With a sleeping bear sprawled at the center of the heraldry, which she had thought rather charming. Cleon shot her a surprised, almost admiring look.
“The main house keeps to these,” he confirmed. “Only this particular visitor is a Varochas of Meda’s Rock, their kin. They’ve grand ambitions, so they chose colors of their own.”
Blue and green, she now let herself consider. The same hues the poacher had mentioned his accomplice to have glimpsed on the pouch that had paid for their services. After a day in Cleon’s company Angharad had largely dismissed any notion of him having arranged that ambush so she might be fixed to his kindness for the duration of her stay. He was too fine a man for that, and too proud. Which left her to look for another as the culprit.
“Ambitions?” she lightly encouraged.
Cleon snorted.
“They think to become the preeminent branch of their line,” he said. “Their lands are not particularly wealthy, but they do border hills that would be suitable for a very lucrative marble quarry.”
Ah, a familiar refrain. While the Duchy of Peredur was not so infamous for its border disputes as the isle of Uthukile, squabbles over water and grazing rights were commonplace. The sometimes extraordinarily petty means to which rival houses went to deny each other were favored seasonal gossip. When the Cawder had changed a small river’s course by exactly thirty feet to deny their hated Aberafan neighbors an enshrined right to sail down it, they’d become the toast of society for years.
“Am I to understand,” Angharad said, “that these hills sport an Eirenos hunting lodge?”
He nodded, lips quirking before the good humor faded.

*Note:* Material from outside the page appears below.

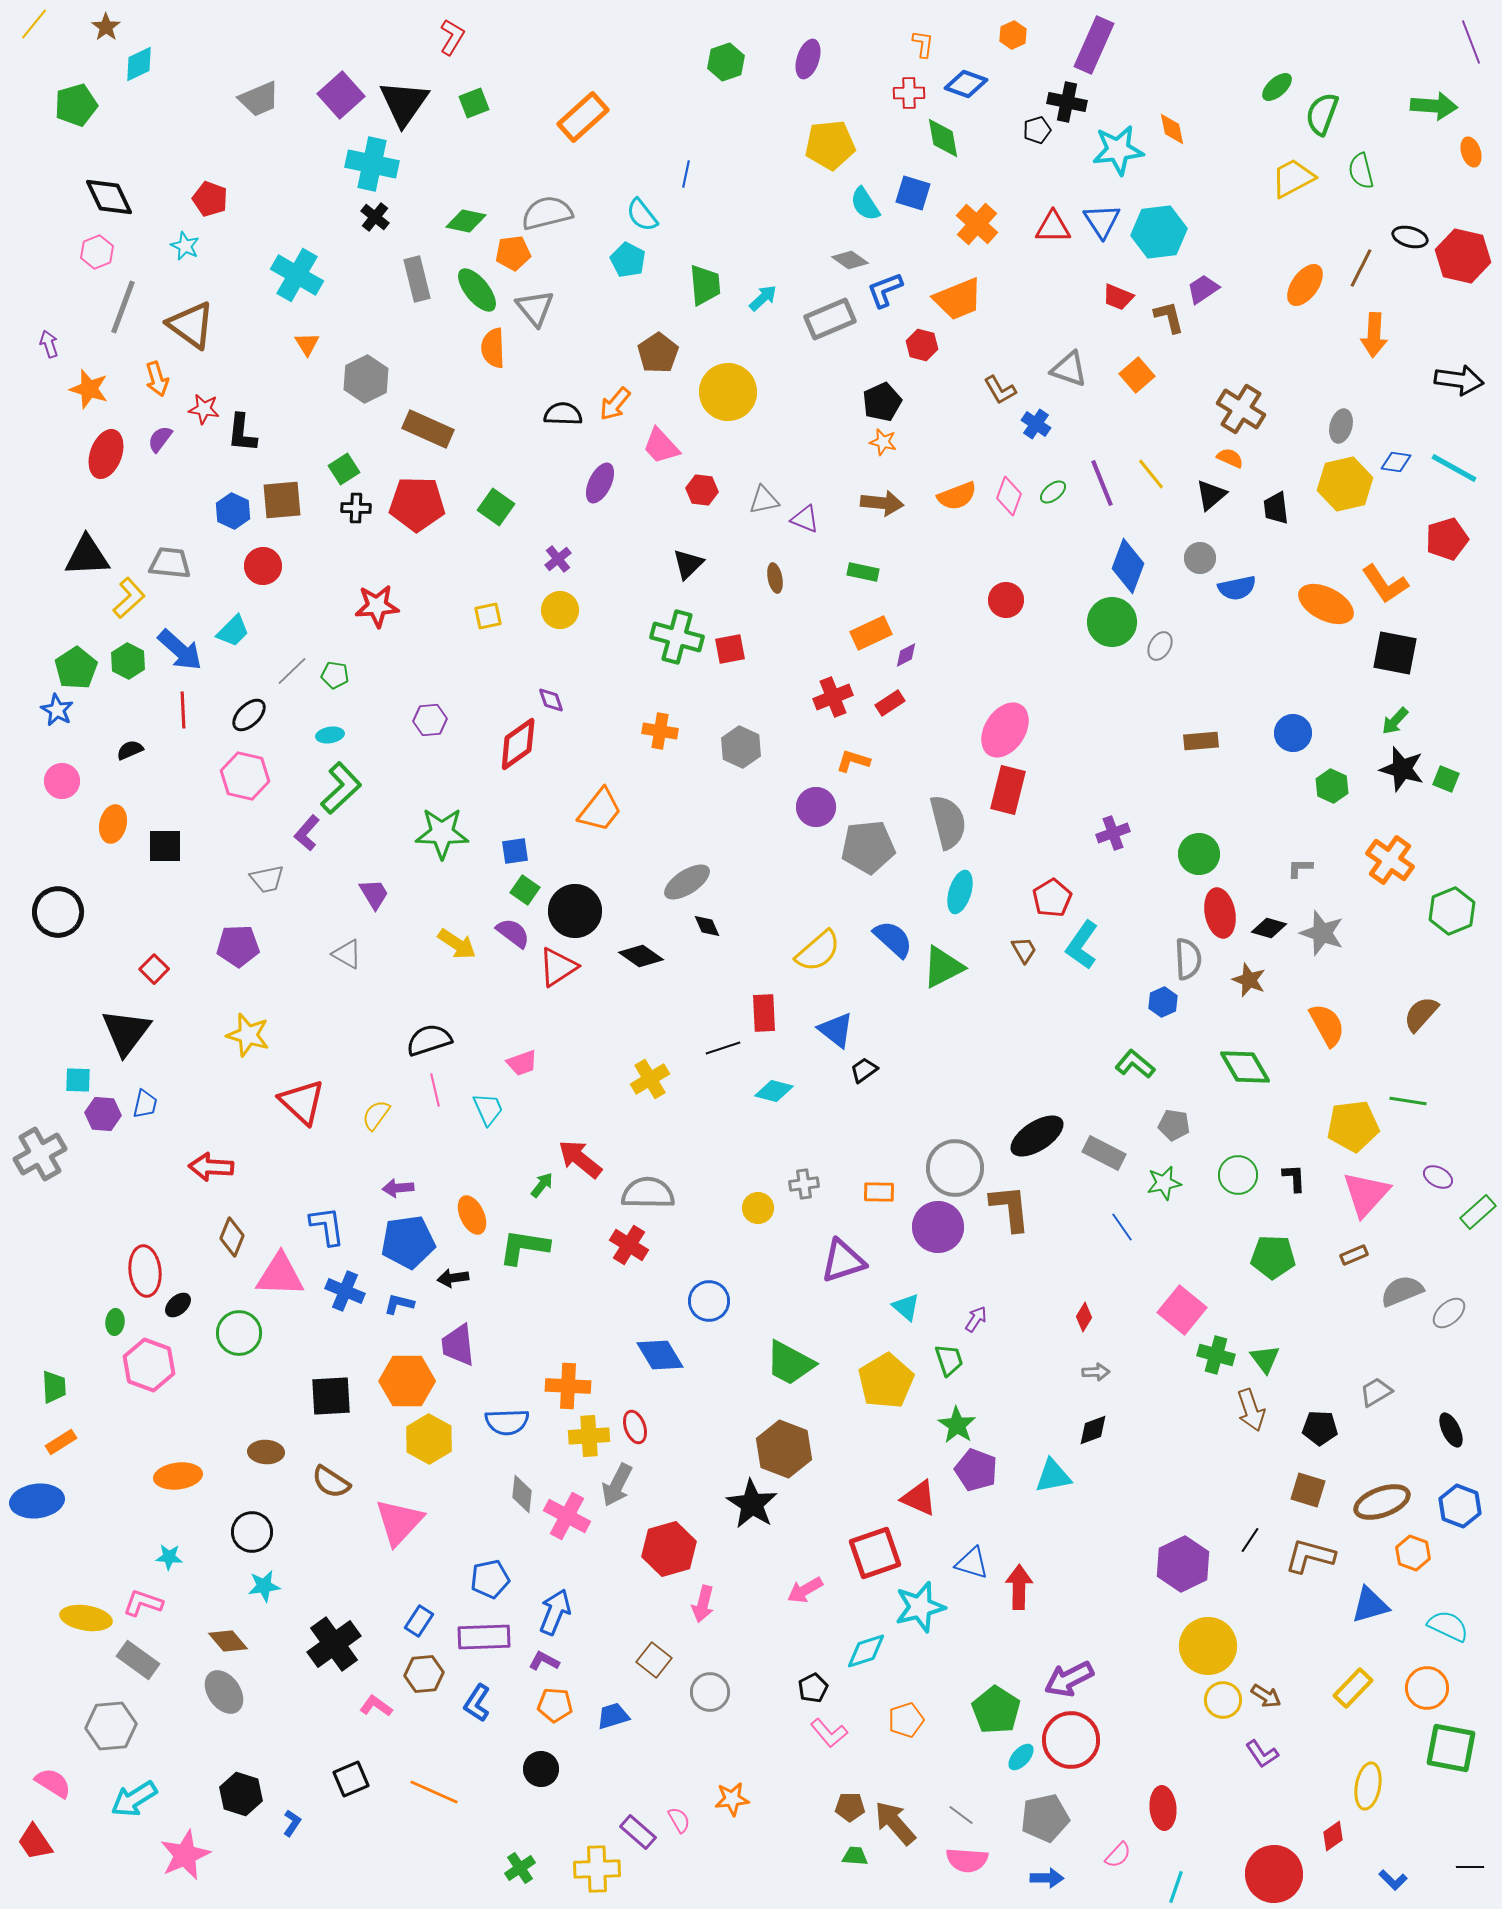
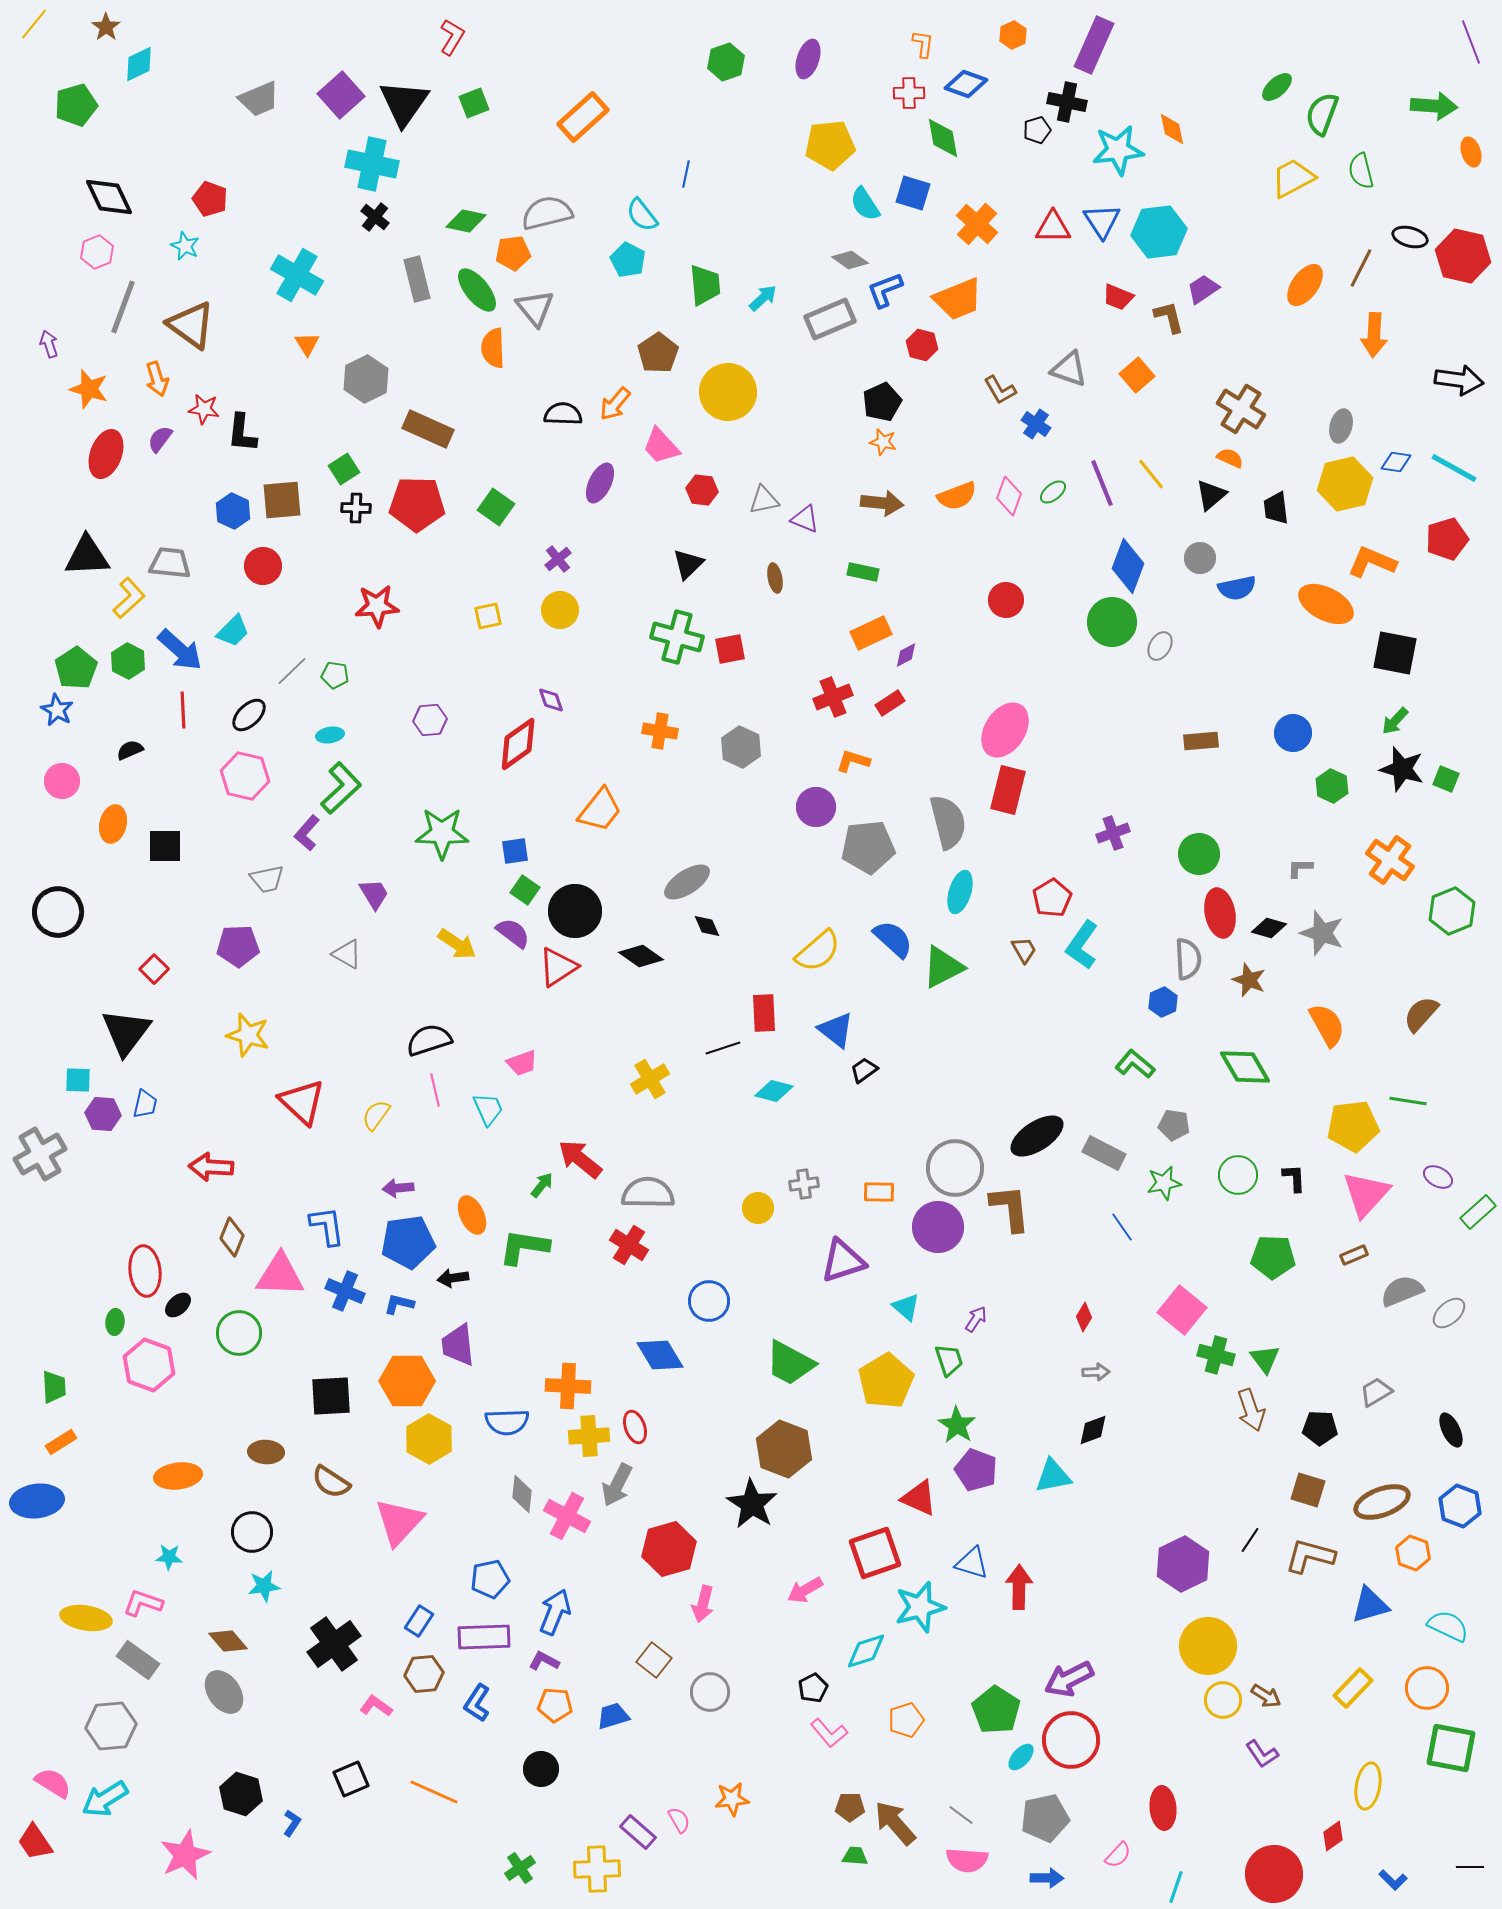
orange L-shape at (1385, 584): moved 13 px left, 22 px up; rotated 147 degrees clockwise
cyan arrow at (134, 1799): moved 29 px left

“During the regency, a ruling was made that Eirenos hunting rights over these hills mean no quarry can be built without our consent as to build one would ruin the hunting and cross into our land,” Lord Cleon said. “The Varochas spent a fortune trying to buy a different verdict when Lord Rector Evander took the throne, but he laughed them out so their stratagem of choice changed.”
He coughed into his fist, side-eyeing her all the while.
“Theofania Varochas has made plain her intentions to wed me, and frequently stretches the bounds of propriety in seeking to achieve the match.”
His gaze on her was hopeful. Desiring, perhaps, of jealousy. That Angharad could not provide, but sympathy was within her means.
“I take it you do not welcome the pursuit,” she said.
“I would rather wed a viper,” Cleon Eirenos bit out. “The venom would be the same, but the conversation significantly more tolerable.”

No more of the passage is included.